What we don't know about high level neural processing

In the previous section, a common thread amongst the studies was that the usefulness of the robot was attributable to the sensory and/or motor representations that were related directly to the perception of, or the interaction with, the real world. However, brains are also adept at the maintenance of an ongoing state and the generation of adaptive, flexible, coherent behaviour through time. Whilst we have some understanding of how the brain represents information at the sensorimotor periphery, we have very little idea how shifting, dynamic patterns of neural activity can proficiently process information, coordinate diverse brain regions, and capably maintain this behavioural coherence. Examples of these ongoing dynamics include the brain's ability to store transient activity patterns for extended periods (working memory), the maintenance of goals over long time frames and over changing perceptual environments, the rapid reconfiguration of neural circuits to process different elements in a stream of perceptual inputs (attention), and the ability to multitask and switch at will between tasks with different goals and subgoals. Even rodents have the ability to actively plan paths to specific locations, and deduce the existence of shortcuts, through dynamic environments (Alvernhe et al. 2008). The importance of these internally generated dynamic states is emphasised by the fact that, in the human brain, it is estimated that perceptual processing accounts for less than 5% of its energy consumption, with the remaining 95% or more spent on the creation and subsequent processing of entirely self‐generated activity (Raichle & Mintun, 2006).

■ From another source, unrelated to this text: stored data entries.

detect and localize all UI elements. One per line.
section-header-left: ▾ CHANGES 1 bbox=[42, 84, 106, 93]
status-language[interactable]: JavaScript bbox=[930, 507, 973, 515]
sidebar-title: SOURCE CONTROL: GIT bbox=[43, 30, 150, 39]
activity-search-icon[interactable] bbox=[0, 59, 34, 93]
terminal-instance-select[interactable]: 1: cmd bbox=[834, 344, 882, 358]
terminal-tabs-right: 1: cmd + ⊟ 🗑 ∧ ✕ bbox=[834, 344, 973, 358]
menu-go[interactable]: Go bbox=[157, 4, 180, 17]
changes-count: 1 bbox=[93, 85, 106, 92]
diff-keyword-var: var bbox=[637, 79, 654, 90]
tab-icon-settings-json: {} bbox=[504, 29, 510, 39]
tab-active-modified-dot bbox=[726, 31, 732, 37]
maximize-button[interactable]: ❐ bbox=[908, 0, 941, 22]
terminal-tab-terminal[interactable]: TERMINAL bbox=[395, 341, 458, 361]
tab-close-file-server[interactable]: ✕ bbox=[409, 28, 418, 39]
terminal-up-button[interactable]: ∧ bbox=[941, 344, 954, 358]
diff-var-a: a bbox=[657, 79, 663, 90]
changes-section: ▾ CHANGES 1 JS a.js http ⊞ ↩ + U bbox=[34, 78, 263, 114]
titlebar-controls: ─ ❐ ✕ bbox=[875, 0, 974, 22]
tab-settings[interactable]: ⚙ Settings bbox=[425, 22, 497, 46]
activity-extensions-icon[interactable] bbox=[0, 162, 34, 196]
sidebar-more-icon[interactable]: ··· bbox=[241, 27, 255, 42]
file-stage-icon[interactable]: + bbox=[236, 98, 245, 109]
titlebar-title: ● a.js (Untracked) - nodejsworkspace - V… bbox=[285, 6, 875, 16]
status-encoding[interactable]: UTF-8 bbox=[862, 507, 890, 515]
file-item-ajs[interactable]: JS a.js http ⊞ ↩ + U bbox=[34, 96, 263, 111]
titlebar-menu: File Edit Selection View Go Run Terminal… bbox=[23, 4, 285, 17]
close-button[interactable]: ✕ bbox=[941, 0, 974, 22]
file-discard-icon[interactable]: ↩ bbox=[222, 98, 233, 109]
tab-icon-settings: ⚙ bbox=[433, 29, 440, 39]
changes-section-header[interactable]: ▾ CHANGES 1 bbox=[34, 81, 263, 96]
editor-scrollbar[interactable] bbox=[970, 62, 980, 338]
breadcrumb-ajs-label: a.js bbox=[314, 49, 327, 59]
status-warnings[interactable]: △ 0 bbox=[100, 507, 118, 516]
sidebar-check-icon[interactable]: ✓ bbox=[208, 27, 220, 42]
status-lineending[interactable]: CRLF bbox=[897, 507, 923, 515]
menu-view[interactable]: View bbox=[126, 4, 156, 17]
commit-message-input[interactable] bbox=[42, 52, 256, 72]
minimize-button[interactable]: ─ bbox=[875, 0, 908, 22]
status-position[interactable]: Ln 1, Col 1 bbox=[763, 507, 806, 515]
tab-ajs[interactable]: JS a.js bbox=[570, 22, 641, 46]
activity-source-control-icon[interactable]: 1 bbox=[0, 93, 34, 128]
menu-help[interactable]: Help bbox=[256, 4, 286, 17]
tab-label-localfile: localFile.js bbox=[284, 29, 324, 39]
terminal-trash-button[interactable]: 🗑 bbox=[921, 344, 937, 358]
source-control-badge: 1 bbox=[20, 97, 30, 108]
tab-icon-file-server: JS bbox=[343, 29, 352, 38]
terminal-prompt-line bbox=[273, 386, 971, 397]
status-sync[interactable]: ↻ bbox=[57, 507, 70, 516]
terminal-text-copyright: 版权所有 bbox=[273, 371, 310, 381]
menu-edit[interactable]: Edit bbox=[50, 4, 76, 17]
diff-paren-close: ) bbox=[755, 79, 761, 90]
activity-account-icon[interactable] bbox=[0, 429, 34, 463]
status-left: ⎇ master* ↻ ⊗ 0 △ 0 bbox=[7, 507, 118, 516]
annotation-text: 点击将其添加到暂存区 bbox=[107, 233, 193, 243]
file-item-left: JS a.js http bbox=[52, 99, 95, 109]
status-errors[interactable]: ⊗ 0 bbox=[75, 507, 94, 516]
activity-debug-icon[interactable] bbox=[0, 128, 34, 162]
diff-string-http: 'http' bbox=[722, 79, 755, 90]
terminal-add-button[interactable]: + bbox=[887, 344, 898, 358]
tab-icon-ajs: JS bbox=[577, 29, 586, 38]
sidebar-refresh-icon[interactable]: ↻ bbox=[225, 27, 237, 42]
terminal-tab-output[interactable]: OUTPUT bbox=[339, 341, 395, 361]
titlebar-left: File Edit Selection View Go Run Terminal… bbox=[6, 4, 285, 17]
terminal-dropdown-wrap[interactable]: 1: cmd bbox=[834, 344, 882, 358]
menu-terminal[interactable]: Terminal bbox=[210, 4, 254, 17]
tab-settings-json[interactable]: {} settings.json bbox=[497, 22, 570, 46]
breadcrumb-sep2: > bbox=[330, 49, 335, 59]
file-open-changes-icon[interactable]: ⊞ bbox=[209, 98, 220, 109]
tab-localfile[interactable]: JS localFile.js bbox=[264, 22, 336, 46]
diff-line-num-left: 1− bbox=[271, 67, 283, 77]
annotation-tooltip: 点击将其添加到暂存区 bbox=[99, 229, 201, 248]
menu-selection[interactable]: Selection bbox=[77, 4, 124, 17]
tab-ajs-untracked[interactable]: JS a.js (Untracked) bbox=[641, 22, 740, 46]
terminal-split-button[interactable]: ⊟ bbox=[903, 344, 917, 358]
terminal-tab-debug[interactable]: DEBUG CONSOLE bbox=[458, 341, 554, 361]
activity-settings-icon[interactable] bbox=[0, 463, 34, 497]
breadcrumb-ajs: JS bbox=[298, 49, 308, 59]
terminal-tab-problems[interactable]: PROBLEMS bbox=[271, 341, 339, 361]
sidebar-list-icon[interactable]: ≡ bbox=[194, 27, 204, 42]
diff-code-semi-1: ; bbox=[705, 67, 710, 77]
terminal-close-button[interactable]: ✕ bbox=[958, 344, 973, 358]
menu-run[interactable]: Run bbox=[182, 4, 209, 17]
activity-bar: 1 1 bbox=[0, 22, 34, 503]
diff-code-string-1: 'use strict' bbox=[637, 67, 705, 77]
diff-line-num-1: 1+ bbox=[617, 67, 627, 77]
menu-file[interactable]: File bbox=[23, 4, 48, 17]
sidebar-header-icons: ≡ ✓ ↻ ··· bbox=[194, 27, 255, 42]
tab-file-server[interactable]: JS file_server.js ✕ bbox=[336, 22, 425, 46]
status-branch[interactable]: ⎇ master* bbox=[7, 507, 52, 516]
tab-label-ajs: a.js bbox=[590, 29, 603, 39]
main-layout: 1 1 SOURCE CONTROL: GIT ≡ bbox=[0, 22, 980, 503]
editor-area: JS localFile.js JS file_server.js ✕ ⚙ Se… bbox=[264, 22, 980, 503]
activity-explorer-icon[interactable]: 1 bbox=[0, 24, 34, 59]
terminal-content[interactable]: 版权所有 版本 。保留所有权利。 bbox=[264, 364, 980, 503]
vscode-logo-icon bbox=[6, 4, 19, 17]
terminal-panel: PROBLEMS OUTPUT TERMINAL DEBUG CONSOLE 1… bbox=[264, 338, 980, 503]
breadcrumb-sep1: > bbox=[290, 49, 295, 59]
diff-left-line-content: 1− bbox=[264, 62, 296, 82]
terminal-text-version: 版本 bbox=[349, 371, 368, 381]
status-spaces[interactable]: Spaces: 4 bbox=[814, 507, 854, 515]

The dynamical correlates of flexible behaviour in the brain are seen in the rapid changes in functional connectivity between brain regions observed using functional magnetic resonance imaging (fMRI), electro‐encephalography (EEG) and other activity‐imaging methodologies. Indeed it is now widely accepted that behavioural flexibility is due entirely to the brain's ability to self‐generate complex patterns of dynamical activity (Buzsáki & Draguhn, 2004; Chialvo, 2010; Tognoli & Kelso, 2014). From this perspective, understanding complex neural dynamics is the key to understanding high level brain function.

Accordingly, recent research is extending the standard idea of simply modelling biology using robotics, into the interfacing of brains with machines. Many of these studies are aimed at understanding neural representations, including neural dynamics, sufficiently well to control actuated prosthetic devices. In Kositsky et al. (2009), for example, the dynamical degrees of freedom of a lamprey brainstem are assessed by setting up closed‐loop (bi‐directional) interactions with an external device. The authors note that ‘the signals generated by a population of neurons are expected to depend in a complex way upon poorly understood neural dynamics’. Similarly, in Kocaturk et al. (2015), real cortical motor neurons are interfaced in real time with simulated neurons to implement a neural controller trained using reward‐modulated spike timing‐dependent plasticity (STDP). These studies are motivated by the need to not just understand, but to gain control of neural dynamics for motion control.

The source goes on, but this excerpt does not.